Hi, so what I have done is substitute y=kx into the (y-5)^2 part of the circle, so I get (k-5)^2 x then I expand the bracket to get K^2+10k+25 but I’m not sure where to go from here
 
(k-5)^2 x

No, you did not substitute kx for y in (y-5)^2. Rather you substituted k for y in (y-5)^2 and then you multiplied by x (on the outside).

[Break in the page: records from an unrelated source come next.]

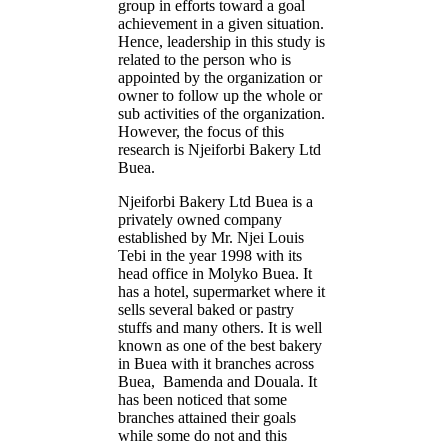
group in efforts toward a goal
achievement in a given situation.
Hence, leadership in this study is
related to the person who is
appointed by the organization or
owner to follow up the whole or
sub activities of the organization.
However, the focus of this
research is Njeiforbi Bakery Ltd
Buea.
Njeiforbi Bakery Ltd Buea is a
privately owned company
established by Mr. Njei Louis
Tebi in the year 1998 with its
head office in Molyko Buea. It
has a hotel, supermarket where it
sells several baked or pastry
stuffs and many others. It is well
known as one of the best bakery
in Buea with it branches across
Buea, Bamenda and Douala. It
has been noticed that some
branches attained their goals
while some do not and this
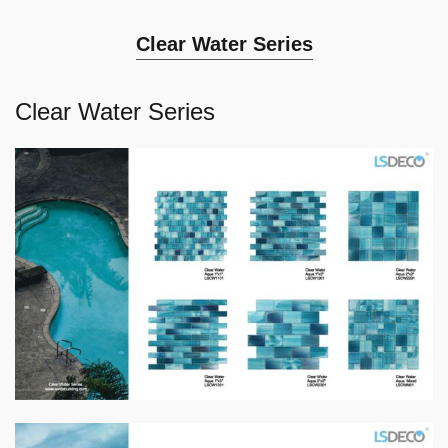
Clear Water Series
Clear Water Series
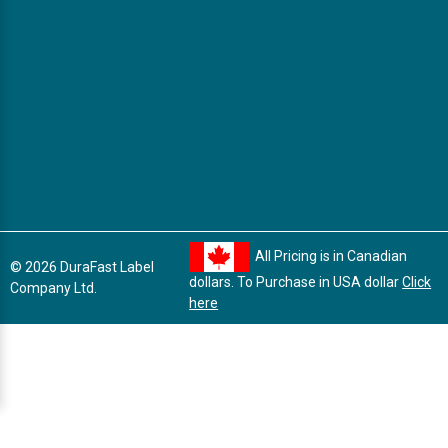
All Pricing is in Canadian
© 2026 DuraFast Label
dollars. To Purchase in USA dollar
Click
Company Ltd.
here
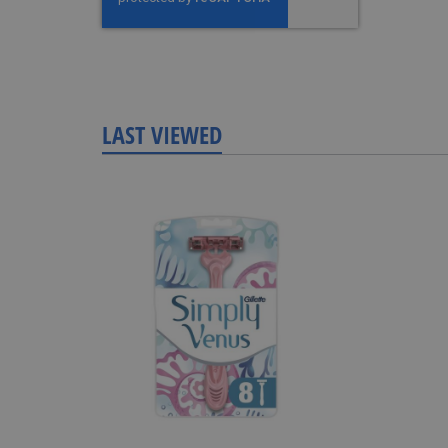
LAST VIEWED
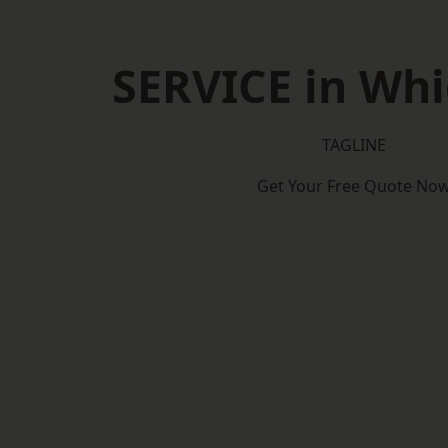
SERVICE in Wh
TAGLINE
Get Your Free Quote No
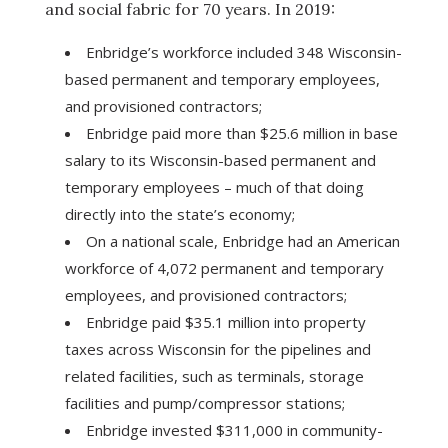
and social fabric for 70 years. In 2019:
Enbridge’s workforce included 348 Wisconsin-
based permanent and temporary employees,
and provisioned contractors;
Enbridge paid more than $25.6 million in base
salary to its Wisconsin-based permanent and
temporary employees – much of that doing
directly into the state’s economy;
On a national scale, Enbridge had an American
workforce of 4,072 permanent and temporary
employees, and provisioned contractors;
Enbridge paid $35.1 million into property
taxes across Wisconsin for the pipelines and
related facilities, such as terminals, storage
facilities and pump/compressor stations;
Enbridge invested $311,000 in community-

What to do next? First fix that mistake and write the whole equation...(x-3)^2+rewrite=25. Then solve this equation.
 
Hi guys, i'd really appreciate if you could help with this maths problem:



A circle has equation (x-3)^2+(y+5)^2=25



and you have to find where y=kx intersects the circle twice



I'm assuming you use the discrimant and say that K>0 and that you substitute the y=kx into the circle equation however i keep getting the incorrect answer



So far what I have done is input Kx into the equation so I have (kx+5)^2 but from here I am confused


Thanks



:)



​
 
No, you did not substitute kx for y in (y-5)^2. Rather you substituted k for y in (y-5)^2.

What to do next? First fix that mistake and write the whole equation...(x-3)^2+rewrite=25. Then solve this equation.